Quote the entries in full, character for character, without their images.

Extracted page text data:

+--

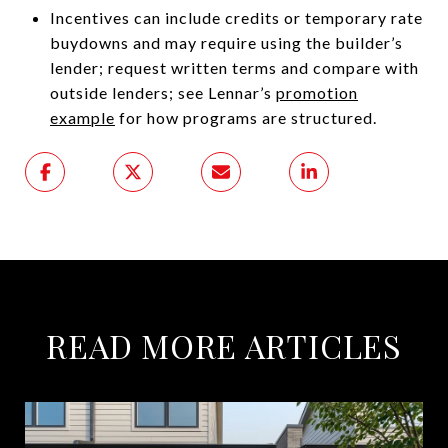
Incentives can include credits or temporary rate
buydowns and may require using the builder’s
lender; request written terms and compare with
outside lenders; see Lennar’s
promotion
example
for how programs are structured.
READ MORE ARTICLES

+--

Reply to the task:
Incentives can include credits or temporary rate
buydowns and may require using the builder’s
lender; request written terms and compare with
outside lenders; see Lennar’s
promotion
example
for how programs are structured.
READ MORE ARTICLES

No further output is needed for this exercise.